Va sottolineato infatti che sono stati stanziati incentivi economici, rendendo disponibili 70 milioni, per premiare le aziende che accetteranno modelli partecipativi, così come è garantita la formazione per i dipendenti coinvolti, inoltre non è stata operata nessuna discriminazione tra aziende pubbliche o private e la legge varrà per tutte le imprese, indipendentemente dal settore, dalla natura giuridica, dalla dimensione. E nel percorso parlamentare sono stati maggiormente coinvolti anche gli enti bilaterali, i fondi interprofessionali e il Fondo Nuove Competenze per diffondere la partecipazione nelle piccole e medie imprese.

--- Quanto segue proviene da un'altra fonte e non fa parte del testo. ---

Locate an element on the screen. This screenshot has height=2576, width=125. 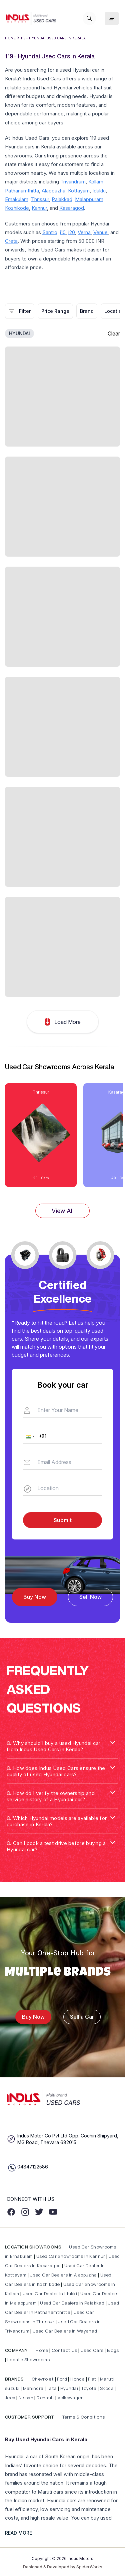 Q. Why should I buy a used Hyundai car from Indus Used Cars in Kerala? [button] is located at coordinates (53, 1746).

In diversi Paesi conosciamo già diverse forme avanzate di co-gestione e partecipazione, mentre in Italia mancava finora uno strumento legislativo di supporto, che rendesse più strutturali, coerenti e continue le buone pratiche diffuse a più livelli, in alcuni casi anche sperimentando nuove forme di democrazia economica, ad esempio con la partecipazione diretta o indiretta dei dipendenti all’azionariato.
Ora c’è da scommettere che anche il settore agricolo e in generale l’agroalimentare made in Italy siano pronti per questa sfida epocale. Nonostante le difficoltà e le preoccupazioni del momento. Anzi: proprio di fronte ai tanti impegni che il settore si appresta ad affrontare, tra rischio dazi, caro energia, casi di sfruttamento e lavoro nero, riforma della Pac, criticità del mercato del lavoro, accordi commerciali internazionali, il rafforzamento delle dinamiche partecipative non potrà che fare bene a lavoratori e imprese.
Siamo certi di poter costruire, anche con Flai e Uila e con le controparti, percorsi virtuosi che nel tempo si dimostreranno positivi nell’ottica della buona contrattazione, di un sistema previdenziale più solido ed equilibrato, di un welfare più sostenibile e partecipato, di una bilateralità più avanzata e funzionale. Lo dobbiamo soprattutto al milione di lavoratori e lavoratrici che in questi anni hanno contribuito a rendere primo in Europa il valore aggiunto dell’agricoltura italiana e a consolidare un settore agroalimentare che, dal campo alla tavola, rappresenta oramai oltre il 15% del Pil nazionale. E lo dobbiamo in generale al Paese, che merita di avere relazioni industriali e sindacali più evolute per giocare un ruolo di primo piano in un’Europa che sia davvero più sociale, coesa e competitiva.